Nell’immediato, l’iscrizione al Punto d’Accesso consente la fruizione del servizio PolisWeb (attivo per le sedi centrali degli Uffici giudiziari del Distretto di Corte d’Appello di Venezia e prossimamente anche per le sedi distaccate, una volta che queste avranno portato a termine l’inserimento dei dati dei registri di cancelleria nel SICID).

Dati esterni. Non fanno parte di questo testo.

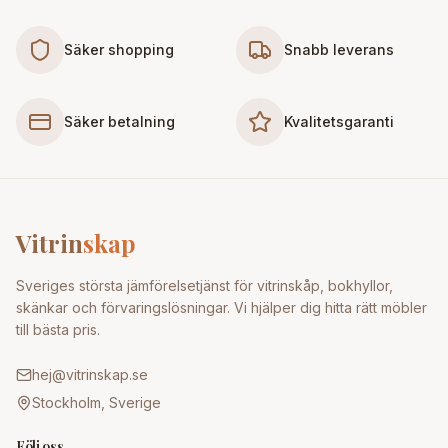
Säker shopping
Snabb leverans
Säker betalning
Kvalitetsgaranti
Vitrin
skap
Sveriges största jämförelsetjänst för vitrinskåp, bokhyllor,
skänkar och förvaringslösningar. Vi hjälper dig hitta rätt möbler
till bästa pris.
hej@vitrinskap.se
Stockholm, Sverige
Följ oss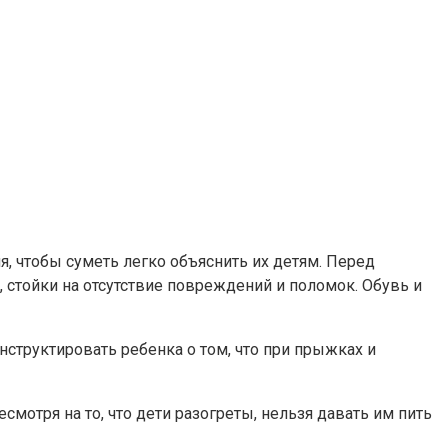
я, чтобы суметь легко объяснить их детям. Перед
 стойки на отсутствие повреждений и поломок. Обувь и
нструктировать ребенка о том, что при прыжках и
мотря на то, что дети разогреты, нельзя давать им пить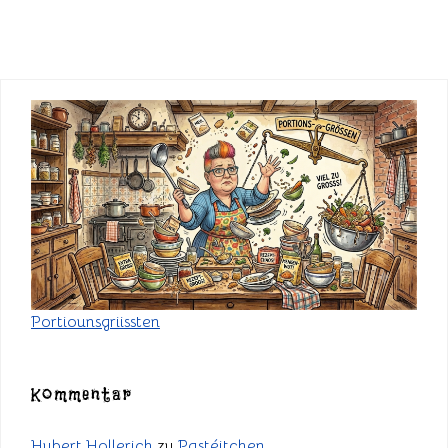
Portiounsgriissten
Kommentar
Hubert Hollerich
zu
Pastéitchen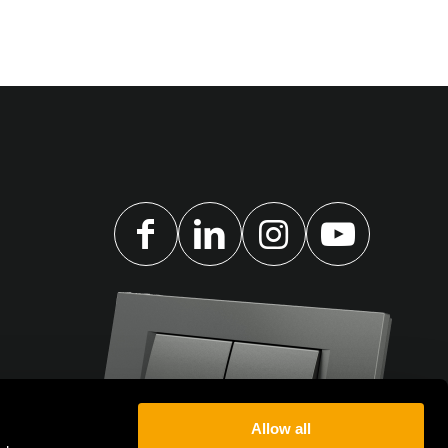
Allow all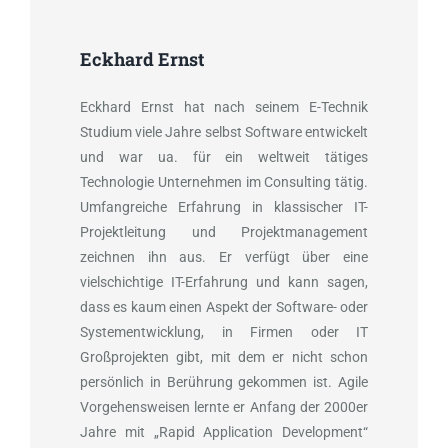
Eckhard Ernst
Eckhard Ernst hat nach seinem E-Technik
Studium viele Jahre selbst Software entwickelt
und war ua. für ein weltweit tätiges
Technologie Unternehmen im Consulting tätig.
Umfangreiche Erfahrung in klassischer IT-
Projektleitung und Projektmanagement
zeichnen ihn aus. Er verfügt über eine
vielschichtige IT-Erfahrung und kann sagen,
dass es kaum einen Aspekt der Software- oder
Systementwicklung, in Firmen oder IT
Großprojekten gibt, mit dem er nicht schon
persönlich in Berührung gekommen ist. Agile
Vorgehensweisen lernte er Anfang der 2000er
Jahre mit „Rapid Application Development“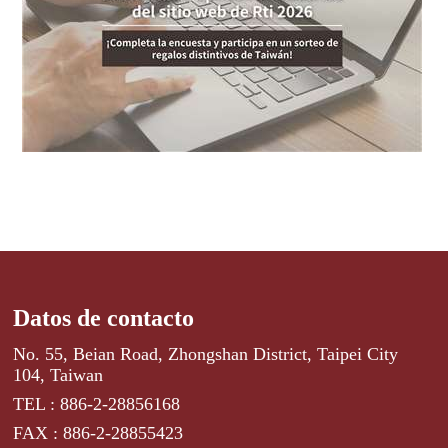
Datos de contacto
No. 55, Beian Road, Zhongshan District, Taipei City
104, Taiwan
TEL : 886-2-28856168
FAX : 886-2-28855423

Nel medio termine (anno 2011) è prevista l’attivazione del servizio di comunicazione e notificazione dei biglietti di cancelleria per via telematica; inizialmente (dall’1/02/2011), la comunicazione avverrà tramite un “doppio binario” (alla tradizionale forma cartacea si affiancherà la via telematica, per quanti già iscritti al Punto d’Accesso), in seguito le comunicazioni avverranno solo per via telematica (chi non fosse, a quel momento, iscritto al Punto d’Accesso, dovrà recarsi personalmente in cancelleria per ricevere la comunicazione o notificazione del biglietto).
La Corte d’Appello di Venezia è decisa a procedere speditamente in tal senso (si rammenti anche che il Distretto veneziano è “sede pilota”, pertanto c’è l’ulteriore spinta a fare bella figura, oltre ai vantaggi per gli Uffici in termini organizzativi): è quindi opportuno che il maggior numero di Colleghi si registri al Punto d’Accesso, sia per contribuire al successo dell’iniziativa, sia per fruirne degli indubbi benefici e comodità.

* * *

Veniamo dunque all’importante iniziativa accennata all’inizio, e ai consigli pratici.

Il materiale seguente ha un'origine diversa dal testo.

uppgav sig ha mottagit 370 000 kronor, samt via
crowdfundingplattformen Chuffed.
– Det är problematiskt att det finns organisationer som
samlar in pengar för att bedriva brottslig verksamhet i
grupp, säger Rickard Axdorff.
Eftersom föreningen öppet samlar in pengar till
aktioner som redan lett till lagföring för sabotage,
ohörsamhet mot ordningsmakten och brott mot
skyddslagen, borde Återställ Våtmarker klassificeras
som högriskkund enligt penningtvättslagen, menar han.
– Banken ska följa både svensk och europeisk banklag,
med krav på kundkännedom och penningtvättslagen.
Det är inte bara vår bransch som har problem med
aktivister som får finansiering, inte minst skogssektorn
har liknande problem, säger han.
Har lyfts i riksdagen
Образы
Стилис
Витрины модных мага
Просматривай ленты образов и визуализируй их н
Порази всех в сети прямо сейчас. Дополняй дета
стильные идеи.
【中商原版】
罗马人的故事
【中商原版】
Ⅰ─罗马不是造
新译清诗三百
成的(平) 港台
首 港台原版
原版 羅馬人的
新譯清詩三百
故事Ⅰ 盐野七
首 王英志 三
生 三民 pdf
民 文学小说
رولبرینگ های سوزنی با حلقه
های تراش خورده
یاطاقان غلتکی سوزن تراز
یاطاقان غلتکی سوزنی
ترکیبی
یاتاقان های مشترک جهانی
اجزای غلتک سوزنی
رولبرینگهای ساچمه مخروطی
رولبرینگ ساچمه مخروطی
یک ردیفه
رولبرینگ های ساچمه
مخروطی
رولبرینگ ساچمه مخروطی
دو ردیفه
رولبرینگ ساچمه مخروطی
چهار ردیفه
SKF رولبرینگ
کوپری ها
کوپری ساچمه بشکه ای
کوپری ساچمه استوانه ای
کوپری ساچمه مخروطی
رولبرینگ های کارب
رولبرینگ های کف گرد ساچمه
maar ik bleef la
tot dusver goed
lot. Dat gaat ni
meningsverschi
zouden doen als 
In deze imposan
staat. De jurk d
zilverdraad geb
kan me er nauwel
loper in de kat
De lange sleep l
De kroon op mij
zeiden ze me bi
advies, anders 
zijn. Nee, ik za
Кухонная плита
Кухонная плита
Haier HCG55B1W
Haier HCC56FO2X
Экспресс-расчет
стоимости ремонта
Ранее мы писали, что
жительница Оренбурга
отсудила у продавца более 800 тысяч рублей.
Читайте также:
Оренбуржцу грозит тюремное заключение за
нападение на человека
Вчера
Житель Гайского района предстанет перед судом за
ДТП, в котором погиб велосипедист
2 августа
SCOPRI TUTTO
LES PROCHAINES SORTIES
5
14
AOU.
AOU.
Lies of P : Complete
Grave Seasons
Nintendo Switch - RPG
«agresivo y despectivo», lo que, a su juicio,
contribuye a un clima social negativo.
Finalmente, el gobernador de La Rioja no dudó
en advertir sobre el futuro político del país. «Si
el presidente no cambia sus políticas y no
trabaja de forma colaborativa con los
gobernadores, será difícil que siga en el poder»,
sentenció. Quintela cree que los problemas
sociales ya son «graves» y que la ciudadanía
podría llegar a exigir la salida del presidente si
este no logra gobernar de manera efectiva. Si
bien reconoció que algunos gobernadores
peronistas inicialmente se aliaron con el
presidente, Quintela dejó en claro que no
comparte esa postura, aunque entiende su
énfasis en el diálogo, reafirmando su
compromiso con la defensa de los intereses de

Penso non vi sia dubbio che è arrivato il momento, davvero, di attrezzarci per l’accesso al sistema informatico delle Cancellerie.
Dal proprio pc di studio o casa, connesso ad internet:
- subito, sarà possibile consultare lo stato delle procedure pendenti (quindi verificare le parti costituite, le udienze fissate, gli atti depositati etc etc): non solo in Corte d’Appello di Venezia e nella Sede del Tribunale di Venezia, ma anche nelle varie Sezioni Distaccate, compresa la nostra, di Portogruaro (nonostante le difficoltà, grazie anche al fattivo contributo da noi fornito, che continuerà sino alla primavera prossima, tutto il 2010 è stato già inserito, è in corso l’inserimento del pregresso, che si confida possa avvenire almeno in buona parte);
- a breve, sarà possibile ricevere le comunicazioni da parte delle cancellerie via telematica.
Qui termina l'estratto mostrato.